2025-05-22 00:42:31,418 INFO uri_cache.py:71 -- Marked URI pip://03b0b4b60765962f148fd91e395c8ad4f321e3bf used.
2025-05-22 00:42:32,125 INFO uri_cache.py:84 -- Added URI gs://pixelbin-ml-worker-queue/ray-applications/RayApplicationsCI-deploy.ray.view-detection.v13.1746474693.zip with size 187817
2025-05-22 00:42:32,126 INFO plugin.py:257 -- Runtime env pip pip://03b0b4b60765962f148fd91e395c8ad4f321e3bf is already installed and will be reused.
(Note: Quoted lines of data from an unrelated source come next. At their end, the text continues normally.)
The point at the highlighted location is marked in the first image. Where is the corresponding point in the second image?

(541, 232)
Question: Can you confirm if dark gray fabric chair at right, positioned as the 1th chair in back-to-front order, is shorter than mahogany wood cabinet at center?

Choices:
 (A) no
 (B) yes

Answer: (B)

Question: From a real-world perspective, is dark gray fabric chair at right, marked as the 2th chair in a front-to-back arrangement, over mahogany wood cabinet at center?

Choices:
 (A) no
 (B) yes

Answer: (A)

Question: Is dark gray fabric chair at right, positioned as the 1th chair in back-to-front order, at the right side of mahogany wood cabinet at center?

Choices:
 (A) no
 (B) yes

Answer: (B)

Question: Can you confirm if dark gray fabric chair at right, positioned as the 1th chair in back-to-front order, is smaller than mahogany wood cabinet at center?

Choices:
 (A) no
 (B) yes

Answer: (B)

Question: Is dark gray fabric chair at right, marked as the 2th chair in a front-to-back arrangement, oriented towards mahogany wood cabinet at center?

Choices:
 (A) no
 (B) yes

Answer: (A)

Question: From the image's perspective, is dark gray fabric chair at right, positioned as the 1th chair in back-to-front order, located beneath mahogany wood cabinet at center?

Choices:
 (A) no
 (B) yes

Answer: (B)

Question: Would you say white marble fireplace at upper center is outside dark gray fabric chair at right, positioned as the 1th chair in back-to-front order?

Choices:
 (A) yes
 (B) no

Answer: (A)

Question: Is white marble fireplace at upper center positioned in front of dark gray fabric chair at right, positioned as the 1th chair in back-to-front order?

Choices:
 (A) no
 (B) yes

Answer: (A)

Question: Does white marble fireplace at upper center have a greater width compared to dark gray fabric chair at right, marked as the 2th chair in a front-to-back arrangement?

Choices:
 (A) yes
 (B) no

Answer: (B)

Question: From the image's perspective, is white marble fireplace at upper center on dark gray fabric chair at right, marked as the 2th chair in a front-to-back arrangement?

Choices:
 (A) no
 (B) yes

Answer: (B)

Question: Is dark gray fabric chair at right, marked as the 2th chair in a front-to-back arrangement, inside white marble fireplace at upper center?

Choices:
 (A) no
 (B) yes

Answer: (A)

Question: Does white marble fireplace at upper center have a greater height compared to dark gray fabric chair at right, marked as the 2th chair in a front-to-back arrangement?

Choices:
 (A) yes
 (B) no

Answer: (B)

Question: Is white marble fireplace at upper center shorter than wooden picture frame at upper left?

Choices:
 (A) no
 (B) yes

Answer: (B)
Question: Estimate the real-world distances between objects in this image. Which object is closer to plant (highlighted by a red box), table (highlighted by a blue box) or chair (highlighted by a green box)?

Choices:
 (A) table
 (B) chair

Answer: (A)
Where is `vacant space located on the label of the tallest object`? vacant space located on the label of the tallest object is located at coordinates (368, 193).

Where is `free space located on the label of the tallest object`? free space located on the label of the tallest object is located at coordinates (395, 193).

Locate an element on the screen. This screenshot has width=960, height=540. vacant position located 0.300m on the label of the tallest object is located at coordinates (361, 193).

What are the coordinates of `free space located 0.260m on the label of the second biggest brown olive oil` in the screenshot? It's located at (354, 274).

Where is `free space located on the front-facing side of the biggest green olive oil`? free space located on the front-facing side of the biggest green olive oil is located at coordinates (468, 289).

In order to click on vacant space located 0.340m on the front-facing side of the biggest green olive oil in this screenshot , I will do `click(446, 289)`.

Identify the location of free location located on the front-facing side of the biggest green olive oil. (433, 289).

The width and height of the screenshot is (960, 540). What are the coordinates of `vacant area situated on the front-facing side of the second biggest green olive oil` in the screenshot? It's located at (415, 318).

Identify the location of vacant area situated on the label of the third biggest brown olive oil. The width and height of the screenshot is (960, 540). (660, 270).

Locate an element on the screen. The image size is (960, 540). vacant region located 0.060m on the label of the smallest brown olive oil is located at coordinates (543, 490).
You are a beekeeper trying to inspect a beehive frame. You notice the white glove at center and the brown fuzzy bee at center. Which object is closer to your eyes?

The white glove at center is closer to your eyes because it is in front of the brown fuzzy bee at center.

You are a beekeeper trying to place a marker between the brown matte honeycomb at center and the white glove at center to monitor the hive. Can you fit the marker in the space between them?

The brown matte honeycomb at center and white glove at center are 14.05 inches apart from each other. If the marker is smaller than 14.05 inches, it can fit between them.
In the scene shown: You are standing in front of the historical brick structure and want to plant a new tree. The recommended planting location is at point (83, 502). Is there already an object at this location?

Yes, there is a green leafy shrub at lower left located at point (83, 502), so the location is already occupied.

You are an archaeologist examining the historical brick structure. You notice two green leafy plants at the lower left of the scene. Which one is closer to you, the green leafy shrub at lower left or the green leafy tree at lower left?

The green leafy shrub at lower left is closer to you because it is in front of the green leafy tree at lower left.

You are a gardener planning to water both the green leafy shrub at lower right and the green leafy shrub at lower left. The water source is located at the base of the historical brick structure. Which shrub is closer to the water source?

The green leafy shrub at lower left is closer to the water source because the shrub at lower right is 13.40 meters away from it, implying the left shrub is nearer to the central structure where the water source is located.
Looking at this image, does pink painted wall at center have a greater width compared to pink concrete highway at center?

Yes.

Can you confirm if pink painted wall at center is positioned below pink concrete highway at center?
Search all runtime_env_setup-*.log to find the corresponding setup log.
2025-05-22 00:42:32,126 INFO uri_cache.py:71 -- Marked URI pip://03b0b4b60765962f148fd91e395c8ad4f321e3bf used.
Expected Behavior
Pods should successfully schedule and maintain readiness/liveness for predictable API availability. Runtime environment creation should not block pod readiness.
Actual Behavior
Pods remain unready with repeated runtime environment creation failures, leading to API-level outages.
Additional Context
Please let us know if further logs, configs, or metrics would help in identifying the root issue.
/cc @ray-project/serve
Versions / Dependencies
Environment Details
- Ray version: 2.10.0
- Python Version: 3.11.8
- Deployment type: K8s
- Platform: GKE
Reproduction script
We were not able to reproduce the issue reliably in lower environments or test clusters. The failure appears to be intermittent or environment-specific, possibly related to scale, network conditions, or RayServe’s internal runtime environment management.
Issue Severity
High: It blocks me from completing my task.